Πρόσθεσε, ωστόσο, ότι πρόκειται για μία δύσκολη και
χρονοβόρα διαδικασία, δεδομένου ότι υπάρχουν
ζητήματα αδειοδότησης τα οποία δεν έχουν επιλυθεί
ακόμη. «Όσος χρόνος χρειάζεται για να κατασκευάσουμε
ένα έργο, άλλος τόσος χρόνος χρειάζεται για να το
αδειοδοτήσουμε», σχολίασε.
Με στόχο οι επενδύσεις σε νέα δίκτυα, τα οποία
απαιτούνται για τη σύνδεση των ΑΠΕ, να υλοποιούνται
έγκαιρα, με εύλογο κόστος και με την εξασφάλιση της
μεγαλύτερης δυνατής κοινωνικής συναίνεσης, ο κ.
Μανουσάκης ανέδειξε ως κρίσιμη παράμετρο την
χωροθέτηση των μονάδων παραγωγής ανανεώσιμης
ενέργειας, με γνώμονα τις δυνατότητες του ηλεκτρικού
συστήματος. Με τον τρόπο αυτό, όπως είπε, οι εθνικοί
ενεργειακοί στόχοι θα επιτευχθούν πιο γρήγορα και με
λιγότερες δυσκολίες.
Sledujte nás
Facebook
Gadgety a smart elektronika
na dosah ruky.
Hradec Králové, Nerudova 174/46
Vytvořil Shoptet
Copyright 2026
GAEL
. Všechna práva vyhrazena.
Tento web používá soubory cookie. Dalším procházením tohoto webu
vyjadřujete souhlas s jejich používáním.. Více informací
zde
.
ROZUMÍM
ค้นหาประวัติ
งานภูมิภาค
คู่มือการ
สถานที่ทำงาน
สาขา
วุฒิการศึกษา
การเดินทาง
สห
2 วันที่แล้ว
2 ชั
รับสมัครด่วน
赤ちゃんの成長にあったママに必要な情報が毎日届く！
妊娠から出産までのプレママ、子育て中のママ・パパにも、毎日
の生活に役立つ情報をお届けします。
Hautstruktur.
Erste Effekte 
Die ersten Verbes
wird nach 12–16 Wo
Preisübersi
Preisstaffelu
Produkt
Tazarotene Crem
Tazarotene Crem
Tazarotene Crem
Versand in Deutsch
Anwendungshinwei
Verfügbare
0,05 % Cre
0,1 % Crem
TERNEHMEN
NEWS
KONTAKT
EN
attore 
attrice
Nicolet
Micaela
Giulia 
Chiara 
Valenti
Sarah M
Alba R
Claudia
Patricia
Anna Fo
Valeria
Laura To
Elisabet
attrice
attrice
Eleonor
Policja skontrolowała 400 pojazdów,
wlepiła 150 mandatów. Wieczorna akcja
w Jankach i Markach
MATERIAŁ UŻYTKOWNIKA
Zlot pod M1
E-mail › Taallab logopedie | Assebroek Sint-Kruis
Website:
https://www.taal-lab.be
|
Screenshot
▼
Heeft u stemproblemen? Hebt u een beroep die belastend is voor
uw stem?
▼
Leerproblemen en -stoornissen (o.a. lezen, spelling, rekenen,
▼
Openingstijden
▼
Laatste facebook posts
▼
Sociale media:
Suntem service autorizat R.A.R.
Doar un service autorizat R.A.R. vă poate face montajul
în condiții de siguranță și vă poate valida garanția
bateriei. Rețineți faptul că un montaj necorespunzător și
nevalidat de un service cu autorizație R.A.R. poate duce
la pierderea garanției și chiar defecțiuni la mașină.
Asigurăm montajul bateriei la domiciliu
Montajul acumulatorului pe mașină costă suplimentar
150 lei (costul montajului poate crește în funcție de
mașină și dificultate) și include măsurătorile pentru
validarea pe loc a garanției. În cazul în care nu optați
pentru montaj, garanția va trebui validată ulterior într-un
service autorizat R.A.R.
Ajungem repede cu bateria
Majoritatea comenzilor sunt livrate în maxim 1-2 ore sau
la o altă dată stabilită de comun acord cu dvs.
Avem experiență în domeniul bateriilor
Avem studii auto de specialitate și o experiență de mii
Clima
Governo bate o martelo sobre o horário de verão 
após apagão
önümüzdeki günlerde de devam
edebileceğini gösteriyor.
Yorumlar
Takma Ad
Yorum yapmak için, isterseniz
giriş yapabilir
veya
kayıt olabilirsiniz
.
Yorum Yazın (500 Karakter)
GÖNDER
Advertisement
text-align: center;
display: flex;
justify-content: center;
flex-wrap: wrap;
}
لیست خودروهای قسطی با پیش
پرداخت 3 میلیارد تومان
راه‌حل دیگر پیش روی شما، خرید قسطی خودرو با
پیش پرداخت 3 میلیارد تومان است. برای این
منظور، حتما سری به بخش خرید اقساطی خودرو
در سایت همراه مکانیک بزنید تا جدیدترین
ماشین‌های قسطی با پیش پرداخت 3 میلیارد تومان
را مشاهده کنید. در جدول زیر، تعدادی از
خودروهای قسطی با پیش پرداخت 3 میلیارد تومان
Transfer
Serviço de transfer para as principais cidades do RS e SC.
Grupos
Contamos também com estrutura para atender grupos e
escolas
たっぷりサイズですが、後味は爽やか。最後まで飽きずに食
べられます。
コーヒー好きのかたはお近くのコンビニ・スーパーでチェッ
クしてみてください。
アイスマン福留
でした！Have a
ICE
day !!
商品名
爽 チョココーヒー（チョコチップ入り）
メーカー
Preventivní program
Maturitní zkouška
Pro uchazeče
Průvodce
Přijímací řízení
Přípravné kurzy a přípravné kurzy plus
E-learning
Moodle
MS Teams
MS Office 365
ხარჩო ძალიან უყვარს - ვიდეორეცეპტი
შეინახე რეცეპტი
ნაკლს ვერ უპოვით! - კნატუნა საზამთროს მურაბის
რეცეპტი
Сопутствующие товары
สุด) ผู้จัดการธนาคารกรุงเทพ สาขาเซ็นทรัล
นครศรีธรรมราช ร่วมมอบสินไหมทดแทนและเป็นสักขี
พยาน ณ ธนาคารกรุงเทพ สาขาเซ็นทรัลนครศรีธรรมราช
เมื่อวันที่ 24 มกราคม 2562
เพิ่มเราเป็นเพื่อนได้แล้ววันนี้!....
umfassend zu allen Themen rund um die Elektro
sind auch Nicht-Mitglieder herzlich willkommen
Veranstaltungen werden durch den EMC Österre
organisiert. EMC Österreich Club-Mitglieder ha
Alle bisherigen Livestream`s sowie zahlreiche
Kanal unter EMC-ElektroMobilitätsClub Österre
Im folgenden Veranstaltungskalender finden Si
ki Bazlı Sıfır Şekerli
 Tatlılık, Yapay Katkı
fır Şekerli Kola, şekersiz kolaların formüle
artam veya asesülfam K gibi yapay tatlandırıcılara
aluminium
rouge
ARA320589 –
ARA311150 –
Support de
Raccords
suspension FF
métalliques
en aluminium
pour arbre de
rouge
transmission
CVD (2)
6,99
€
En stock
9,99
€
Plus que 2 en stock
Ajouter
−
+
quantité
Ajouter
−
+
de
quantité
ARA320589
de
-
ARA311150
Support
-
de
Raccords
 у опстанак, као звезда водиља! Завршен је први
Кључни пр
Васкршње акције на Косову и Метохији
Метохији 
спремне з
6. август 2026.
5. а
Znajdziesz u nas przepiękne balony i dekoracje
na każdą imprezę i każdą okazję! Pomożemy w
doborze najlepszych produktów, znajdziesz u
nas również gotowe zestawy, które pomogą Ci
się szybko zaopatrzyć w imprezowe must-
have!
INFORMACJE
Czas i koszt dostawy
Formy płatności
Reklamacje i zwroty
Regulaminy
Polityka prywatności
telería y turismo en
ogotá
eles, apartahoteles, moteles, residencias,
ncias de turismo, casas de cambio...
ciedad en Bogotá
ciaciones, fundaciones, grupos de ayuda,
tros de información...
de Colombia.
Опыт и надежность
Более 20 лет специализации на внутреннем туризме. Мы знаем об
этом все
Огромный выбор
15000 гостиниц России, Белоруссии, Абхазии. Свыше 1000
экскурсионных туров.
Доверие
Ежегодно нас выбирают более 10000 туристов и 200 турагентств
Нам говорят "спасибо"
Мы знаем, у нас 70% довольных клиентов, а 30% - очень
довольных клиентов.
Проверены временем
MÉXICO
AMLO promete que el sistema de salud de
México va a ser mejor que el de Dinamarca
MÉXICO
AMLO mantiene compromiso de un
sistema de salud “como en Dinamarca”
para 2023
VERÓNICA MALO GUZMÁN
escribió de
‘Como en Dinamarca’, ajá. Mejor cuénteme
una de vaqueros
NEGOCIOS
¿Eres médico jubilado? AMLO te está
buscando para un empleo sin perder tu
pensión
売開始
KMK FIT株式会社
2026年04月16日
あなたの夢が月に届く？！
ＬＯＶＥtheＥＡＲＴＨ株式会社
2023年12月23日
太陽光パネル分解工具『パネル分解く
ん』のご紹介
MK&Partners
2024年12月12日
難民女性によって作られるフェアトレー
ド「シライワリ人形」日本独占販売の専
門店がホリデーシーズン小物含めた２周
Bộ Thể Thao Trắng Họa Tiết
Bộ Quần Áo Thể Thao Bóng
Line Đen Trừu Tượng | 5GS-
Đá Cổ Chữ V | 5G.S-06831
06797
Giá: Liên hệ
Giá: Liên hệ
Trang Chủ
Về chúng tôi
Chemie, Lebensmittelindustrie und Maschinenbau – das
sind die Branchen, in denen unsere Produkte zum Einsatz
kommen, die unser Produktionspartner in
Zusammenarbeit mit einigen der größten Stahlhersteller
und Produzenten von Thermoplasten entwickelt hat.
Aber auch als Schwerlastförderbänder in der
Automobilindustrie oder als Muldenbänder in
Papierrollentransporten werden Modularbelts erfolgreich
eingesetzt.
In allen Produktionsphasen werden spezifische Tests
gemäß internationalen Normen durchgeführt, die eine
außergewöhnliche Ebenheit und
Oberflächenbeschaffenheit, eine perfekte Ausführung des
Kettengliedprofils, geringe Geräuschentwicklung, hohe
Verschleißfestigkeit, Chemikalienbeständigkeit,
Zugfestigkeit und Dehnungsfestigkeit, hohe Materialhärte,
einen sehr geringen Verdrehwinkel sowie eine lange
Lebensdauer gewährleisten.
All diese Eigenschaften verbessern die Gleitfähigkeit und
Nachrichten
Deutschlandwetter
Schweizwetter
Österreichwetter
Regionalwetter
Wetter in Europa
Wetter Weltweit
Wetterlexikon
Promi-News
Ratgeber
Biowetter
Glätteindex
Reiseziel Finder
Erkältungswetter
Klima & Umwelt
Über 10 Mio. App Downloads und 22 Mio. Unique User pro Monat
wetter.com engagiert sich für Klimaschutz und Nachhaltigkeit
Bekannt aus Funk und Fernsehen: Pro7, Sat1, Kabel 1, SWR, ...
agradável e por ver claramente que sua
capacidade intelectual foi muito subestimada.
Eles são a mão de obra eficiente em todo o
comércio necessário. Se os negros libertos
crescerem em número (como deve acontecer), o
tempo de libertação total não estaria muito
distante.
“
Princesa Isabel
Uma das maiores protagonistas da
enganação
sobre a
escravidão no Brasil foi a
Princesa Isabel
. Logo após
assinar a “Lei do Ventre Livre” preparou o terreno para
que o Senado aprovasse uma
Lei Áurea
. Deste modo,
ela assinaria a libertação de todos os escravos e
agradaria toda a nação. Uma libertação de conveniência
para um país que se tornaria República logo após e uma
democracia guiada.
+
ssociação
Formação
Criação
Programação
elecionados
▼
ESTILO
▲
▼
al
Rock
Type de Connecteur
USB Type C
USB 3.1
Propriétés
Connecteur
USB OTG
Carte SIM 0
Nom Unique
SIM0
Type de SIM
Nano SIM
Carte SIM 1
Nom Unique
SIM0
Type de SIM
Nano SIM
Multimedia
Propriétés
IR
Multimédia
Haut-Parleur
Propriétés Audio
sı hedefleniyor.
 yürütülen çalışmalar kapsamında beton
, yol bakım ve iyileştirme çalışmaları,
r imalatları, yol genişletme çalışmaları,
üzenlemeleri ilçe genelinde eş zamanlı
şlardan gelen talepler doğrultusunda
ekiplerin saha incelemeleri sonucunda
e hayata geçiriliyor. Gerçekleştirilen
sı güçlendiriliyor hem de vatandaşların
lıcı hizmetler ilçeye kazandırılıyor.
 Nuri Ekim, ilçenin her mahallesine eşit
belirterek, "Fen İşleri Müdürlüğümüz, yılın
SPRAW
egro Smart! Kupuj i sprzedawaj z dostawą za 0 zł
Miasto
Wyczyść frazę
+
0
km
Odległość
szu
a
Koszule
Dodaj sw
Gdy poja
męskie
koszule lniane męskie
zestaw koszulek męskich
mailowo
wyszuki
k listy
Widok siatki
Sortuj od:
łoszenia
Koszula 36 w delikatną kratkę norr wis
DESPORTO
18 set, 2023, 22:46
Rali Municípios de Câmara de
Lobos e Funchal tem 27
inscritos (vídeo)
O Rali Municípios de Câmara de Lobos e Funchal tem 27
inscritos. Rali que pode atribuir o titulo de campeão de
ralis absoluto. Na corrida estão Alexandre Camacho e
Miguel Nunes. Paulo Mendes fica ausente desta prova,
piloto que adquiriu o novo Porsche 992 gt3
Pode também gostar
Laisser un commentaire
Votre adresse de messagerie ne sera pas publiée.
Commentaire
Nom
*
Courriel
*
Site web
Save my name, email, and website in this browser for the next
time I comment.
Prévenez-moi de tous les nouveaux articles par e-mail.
+ + + + + + +
Pick every line of the data that includes the string "Mitglieder".

Task solution ->
sind auch Nicht-Mitglieder herzlich willkommen
organisiert. EMC Österreich Club-Mitglieder ha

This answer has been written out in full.